Two posters presented at Digestive Disease Week (DDW) 2025

Preclinical results indicate that PALI-2108 effectively modulates inflammatory pathways in the colon, promoting a favorable immune response

Company advancing Phase 1a/b study of PALI-2108 and has demonstrated a favorable safety profile in single-ascending-dose cohorts

Carlsbad, CA, May 06, 2025 (GLOBE NEWSWIRE) -- Palisade Bio, Inc. (Nasdaq: PALI) (“Palisade”, “Palisade Bio”, or the “Company”), a clinical-stage biopharmaceutical company focused on developing and advancing novel therapeutics for patients living with autoimmune, inflammatory, and fibrotic diseases, today announced the presentation of positive preclinical data from PALI-2108, an orally administered, colon-specific phosphodiesterase-4 (PDE4) inhibitor prodrug in development for patients with ulcerative colitis (UC). The presented data highlighted the efficacy and safety profile of PALI-2108 in a mouse model of colitis, with a particular focus on its impact on PDE4B expression, cAMP levels, and TNF-α suppression as well as predicting efficacious PALI-0008 levels in patients.

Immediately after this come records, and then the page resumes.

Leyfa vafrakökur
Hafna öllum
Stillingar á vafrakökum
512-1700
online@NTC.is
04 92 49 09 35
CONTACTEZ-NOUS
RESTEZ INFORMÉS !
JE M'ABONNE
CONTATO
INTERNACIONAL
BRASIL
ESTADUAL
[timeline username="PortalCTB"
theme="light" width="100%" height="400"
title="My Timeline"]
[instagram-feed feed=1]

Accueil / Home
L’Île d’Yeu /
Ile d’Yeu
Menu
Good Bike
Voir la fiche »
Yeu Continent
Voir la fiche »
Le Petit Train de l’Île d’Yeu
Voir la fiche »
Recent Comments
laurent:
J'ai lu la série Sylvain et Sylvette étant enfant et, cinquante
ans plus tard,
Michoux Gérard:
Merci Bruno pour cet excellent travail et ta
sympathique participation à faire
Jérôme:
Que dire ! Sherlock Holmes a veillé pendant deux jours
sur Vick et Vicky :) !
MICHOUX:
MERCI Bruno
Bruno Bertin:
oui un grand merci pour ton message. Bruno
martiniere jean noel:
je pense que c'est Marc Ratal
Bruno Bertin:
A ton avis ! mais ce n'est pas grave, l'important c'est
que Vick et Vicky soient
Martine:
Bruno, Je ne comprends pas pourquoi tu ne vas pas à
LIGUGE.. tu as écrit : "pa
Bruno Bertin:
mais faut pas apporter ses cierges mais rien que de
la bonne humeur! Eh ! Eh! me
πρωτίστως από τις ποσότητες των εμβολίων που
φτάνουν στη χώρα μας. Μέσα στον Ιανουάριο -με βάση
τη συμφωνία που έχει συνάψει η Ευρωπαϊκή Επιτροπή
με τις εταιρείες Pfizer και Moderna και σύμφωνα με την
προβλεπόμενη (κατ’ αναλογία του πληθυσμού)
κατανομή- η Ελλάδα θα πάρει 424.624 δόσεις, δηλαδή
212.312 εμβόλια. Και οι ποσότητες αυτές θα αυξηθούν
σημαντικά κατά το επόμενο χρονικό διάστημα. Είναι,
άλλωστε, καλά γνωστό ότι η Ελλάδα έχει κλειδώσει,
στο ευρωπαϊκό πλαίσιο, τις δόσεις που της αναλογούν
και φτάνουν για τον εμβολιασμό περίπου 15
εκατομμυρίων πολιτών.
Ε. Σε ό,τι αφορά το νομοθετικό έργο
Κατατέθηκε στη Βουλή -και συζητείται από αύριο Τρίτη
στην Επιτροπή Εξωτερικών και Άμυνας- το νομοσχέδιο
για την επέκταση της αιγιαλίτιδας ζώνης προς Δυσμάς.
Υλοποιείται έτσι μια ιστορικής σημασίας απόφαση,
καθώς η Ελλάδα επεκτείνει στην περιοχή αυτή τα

The first poster titled, “PALI-2108, A Colon-Specific PDE4 Inhibitor Prodrug, as Bioactivated in the Colon and Reduces Colon Tissue PDE4B in a Dose-Dependent Manner, Increasing c-AMP and Suppressing TNF-α in A Mouse Model of Colitis” was presented as a Poster of Distinction as part of the “In Vivo Models of Gastrointestinal Disorders” session at Digestive Disease Week® (DDW) 2025 being held May 3–6, in San Diego, California.

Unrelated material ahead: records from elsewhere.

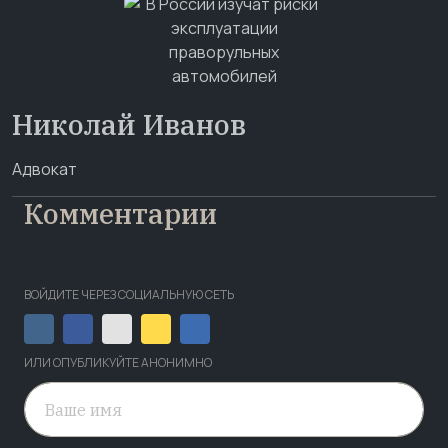
Николай Иванов
Адвокат
Комментарии
ВОЙДИТЕ ЧЕРЕЗ СОЦИАЛЬНУЮ СЕТЬ
ИЛИ ОПУБЛИКУЙТЕ АНОНИМНО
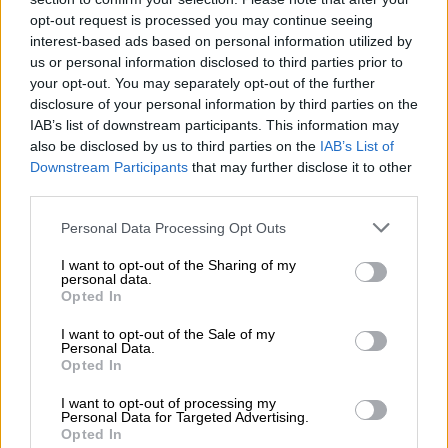
προγραμματικές δηλώσεις, με δεδομένο ότι
opt-out request is processed you may continue seeing
η κατάσταση στα ελληνικά Πανεπιστήμια
interest-based ads based on personal information utilized by
είναι βελτιωμένη,
επανεξετάζεται διαρκώς ο
us or personal information disclosed to third parties prior to
τρόπος συμβολής
της ΕΛ.ΑΣ. στην ασφάλεια
your opt-out. You may separately opt-out of the further
των ΑΕΙ, πάντα σε συνεργασία με τις
disclosure of your personal information by third parties on the
IAB’s list of downstream participants. This information may
πανεπιστημιακές αρχές, διαμορφώνοντας
also be disclosed by us to third parties on the
IAB’s List of
συγκεκριμένο σχέδιο ανά ίδρυμα, που θα
Downstream Participants
that may further disclose it to other
καλύπτει τις συνολικές ανάγκες ασφαλείας
third parties.
των ιδρυμάτων σε όλα τα επίπεδα.
Please note that this website/app uses one or more Google
Personal Data Processing Opt Outs
services and may gather and store information including but
Πανεπιστημιακή Αστυνομία: Τι είχε
not limited to your visit or usage behaviour. You may click to
I want to opt-out of the Sharing of my
προηγηθεί
personal data.
grant or deny consent to Google and its third-party tags to
Opted In
use your data for below specified purposes in below Google
Υπενθυμίζεται ότι ο υπουργός Προστασίας
consent section.
I want to opt-out of the Sale of my
του Πολίτη Νότης Μηταράκης, σε
Personal Data.
Opted In
ενημέρωση που έκανε σήμερα στους
διαπιστευμένους
δημοσιογράφους
I want to opt-out of processing my
Personal Data for Targeted Advertising.
ενημέρωσε ότι οι περίπου 1000 αστυνομικοί
Opted In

“We continue to build a growing body of preclinical and clinical results for PALI-2108 that underscores its potential to be an important option for patients with inflammatory bowel diseases, like ulcerative colitis,” said Mitch Jones, MD, Ph.D., Chief Medical Officer of Palisade Bio. “We continue to make encouraging progress in our ongoing Phase 1a/b study of PALI-2108 in UC and expect to report topline data from the completed Phase 1a portion of the study by the end of May 2025.”

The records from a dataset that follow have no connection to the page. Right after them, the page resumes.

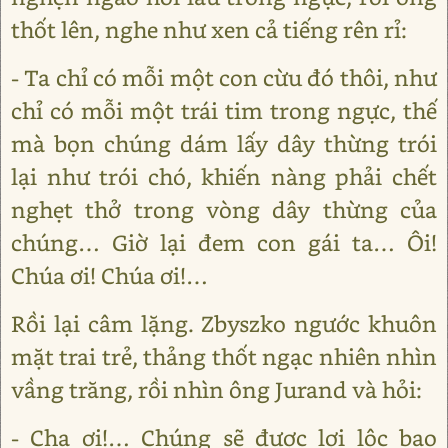
thốt lên, nghe như xen cả tiếng rên rỉ:
- Ta chỉ có mỗi một con cừu đó thôi, như
chỉ có mỗi một trái tim trong ngực, thế
mà bọn chúng dám lấy dây thừng trói
lại như trói chó, khiến nàng phải chết
nghẹt thở trong vòng dây thừng của
chúng… Giờ lại đem con gái ta… Ôi!
Chúa ơi! Chúa ơi!…
Rồi lại câm lặng. Zbyszko ngước khuôn
mặt trai trẻ, thảng thốt ngạc nhiên nhìn
vầng trăng, rồi nhìn ông Jurand và hỏi:
- Cha ơi!… Chúng sẽ được lợi lộc bao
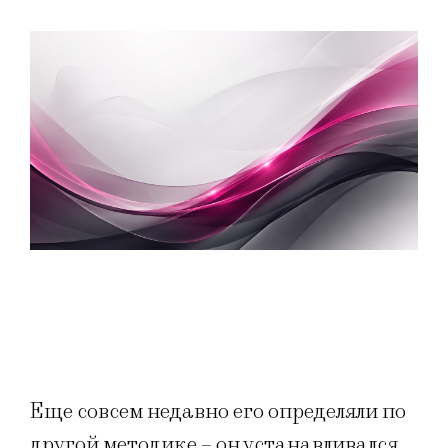
Еще совсем недавно его определяли по
другой методике – он устанавливался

For the preclinical study, colitis was induced in mice using 4% dextran sulfate sodium (DSS) in drinking water. Mice were treated with PALI-2108 at 20, 40, or 80 mg/kg BID, cyclosporine A (40 mg/kg), or apremilast (12.5 mg/kg). Clinical disease progression was monitored through changes in body weight, stool consistency, and fecal blood scores, with the Disease Activity Index (DAI) calculated to quantify disease severity. Colon biopsies were collected for analysis of PDE4B expression, expression of inflammation related genes, cAMP levels, and TNF-α expression.